### INFORMATION PROVIDED
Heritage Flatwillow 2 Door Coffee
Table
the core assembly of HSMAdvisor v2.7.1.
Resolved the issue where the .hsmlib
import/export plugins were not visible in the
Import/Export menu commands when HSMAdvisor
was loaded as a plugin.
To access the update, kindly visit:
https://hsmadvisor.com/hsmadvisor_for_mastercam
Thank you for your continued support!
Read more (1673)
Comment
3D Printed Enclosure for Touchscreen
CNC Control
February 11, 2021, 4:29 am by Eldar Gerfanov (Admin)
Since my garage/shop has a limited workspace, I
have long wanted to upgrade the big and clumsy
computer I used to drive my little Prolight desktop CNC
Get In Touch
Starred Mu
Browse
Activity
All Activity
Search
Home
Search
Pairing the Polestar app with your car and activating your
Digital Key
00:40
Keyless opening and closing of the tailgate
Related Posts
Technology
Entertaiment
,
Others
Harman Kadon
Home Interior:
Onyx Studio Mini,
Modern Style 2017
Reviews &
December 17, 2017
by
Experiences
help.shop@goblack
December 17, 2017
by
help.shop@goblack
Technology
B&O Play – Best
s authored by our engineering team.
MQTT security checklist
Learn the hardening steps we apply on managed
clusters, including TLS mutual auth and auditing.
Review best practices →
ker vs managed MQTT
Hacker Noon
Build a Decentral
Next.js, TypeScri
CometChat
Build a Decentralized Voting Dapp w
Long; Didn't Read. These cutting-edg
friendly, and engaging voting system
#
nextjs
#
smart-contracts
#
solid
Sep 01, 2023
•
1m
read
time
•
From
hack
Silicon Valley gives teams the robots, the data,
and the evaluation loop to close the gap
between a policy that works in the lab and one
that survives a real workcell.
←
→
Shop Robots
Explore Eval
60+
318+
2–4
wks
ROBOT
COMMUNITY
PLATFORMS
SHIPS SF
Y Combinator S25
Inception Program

### TASK ITEM
Take from the listing above each line containing "Build".

### ANSWER TO THE PROBLEM
Build a Decentral
Build a Decentralized Voting Dapp w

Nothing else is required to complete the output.